Instruction for the data below: set down exactly the lines from the line with "November 4, 2025" to the line with "particular choice you have to make.", inclusive, and no others.

Content starts

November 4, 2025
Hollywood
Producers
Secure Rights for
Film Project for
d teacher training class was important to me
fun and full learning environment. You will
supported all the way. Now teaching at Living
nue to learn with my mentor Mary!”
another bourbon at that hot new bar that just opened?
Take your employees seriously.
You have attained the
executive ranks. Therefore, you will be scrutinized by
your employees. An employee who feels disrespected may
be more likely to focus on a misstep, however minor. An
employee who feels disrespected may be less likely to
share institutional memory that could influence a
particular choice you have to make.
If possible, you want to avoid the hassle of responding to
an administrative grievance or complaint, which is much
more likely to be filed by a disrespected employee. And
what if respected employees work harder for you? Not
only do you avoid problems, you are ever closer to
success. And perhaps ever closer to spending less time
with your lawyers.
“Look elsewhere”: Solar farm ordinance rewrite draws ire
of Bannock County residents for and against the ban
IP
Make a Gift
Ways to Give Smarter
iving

Content ends
Content starts

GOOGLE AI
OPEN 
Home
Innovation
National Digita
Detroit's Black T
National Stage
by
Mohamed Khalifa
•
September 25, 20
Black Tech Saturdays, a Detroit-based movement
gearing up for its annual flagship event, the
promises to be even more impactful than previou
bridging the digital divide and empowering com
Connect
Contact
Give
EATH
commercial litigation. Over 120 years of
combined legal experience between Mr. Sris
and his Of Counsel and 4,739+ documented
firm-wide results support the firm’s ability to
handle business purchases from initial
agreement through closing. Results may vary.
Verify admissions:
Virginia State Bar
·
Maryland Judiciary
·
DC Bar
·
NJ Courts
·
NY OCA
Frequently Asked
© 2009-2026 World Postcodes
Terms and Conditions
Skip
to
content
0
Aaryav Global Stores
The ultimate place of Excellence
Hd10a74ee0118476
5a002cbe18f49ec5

Content ends
Content starts

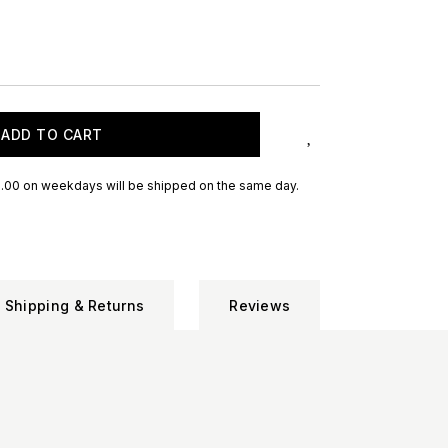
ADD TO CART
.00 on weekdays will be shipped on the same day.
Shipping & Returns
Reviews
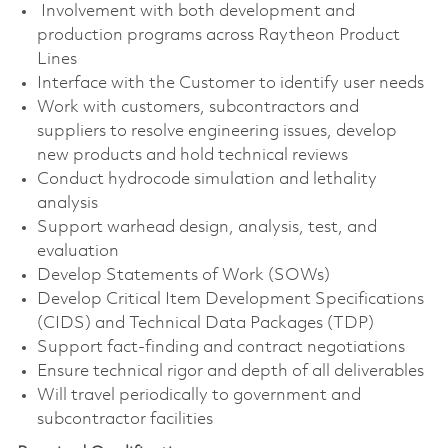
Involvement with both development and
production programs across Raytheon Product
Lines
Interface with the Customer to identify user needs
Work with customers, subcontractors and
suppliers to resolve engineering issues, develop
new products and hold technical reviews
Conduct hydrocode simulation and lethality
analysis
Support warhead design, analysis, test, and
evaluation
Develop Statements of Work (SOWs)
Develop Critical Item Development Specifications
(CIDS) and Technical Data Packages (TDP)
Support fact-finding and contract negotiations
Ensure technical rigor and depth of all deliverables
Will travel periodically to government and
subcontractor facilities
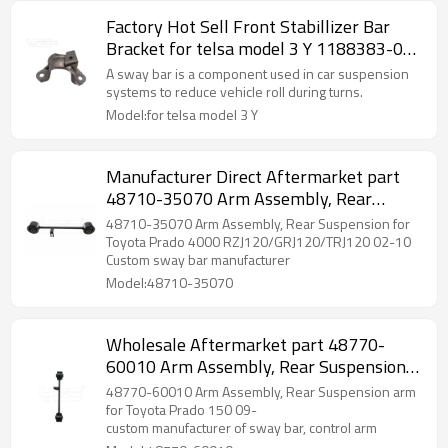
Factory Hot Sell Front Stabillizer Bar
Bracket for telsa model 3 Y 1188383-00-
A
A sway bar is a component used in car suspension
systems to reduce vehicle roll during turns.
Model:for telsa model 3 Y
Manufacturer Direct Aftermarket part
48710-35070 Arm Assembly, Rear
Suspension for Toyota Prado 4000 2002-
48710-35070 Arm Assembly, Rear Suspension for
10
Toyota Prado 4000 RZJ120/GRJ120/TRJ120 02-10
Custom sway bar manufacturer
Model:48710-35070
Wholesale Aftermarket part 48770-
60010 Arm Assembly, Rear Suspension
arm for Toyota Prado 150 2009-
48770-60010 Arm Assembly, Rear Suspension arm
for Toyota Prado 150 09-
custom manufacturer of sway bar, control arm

Content ends

=== Finished exercise ===
November 4, 2025
Hollywood
Producers
Secure Rights for
Film Project for
d teacher training class was important to me
fun and full learning environment. You will
supported all the way. Now teaching at Living
nue to learn with my mentor Mary!”
another bourbon at that hot new bar that just opened?
Take your employees seriously.
You have attained the
executive ranks. Therefore, you will be scrutinized by
your employees. An employee who feels disrespected may
be more likely to focus on a misstep, however minor. An
employee who feels disrespected may be less likely to
share institutional memory that could influence a
particular choice you have to make.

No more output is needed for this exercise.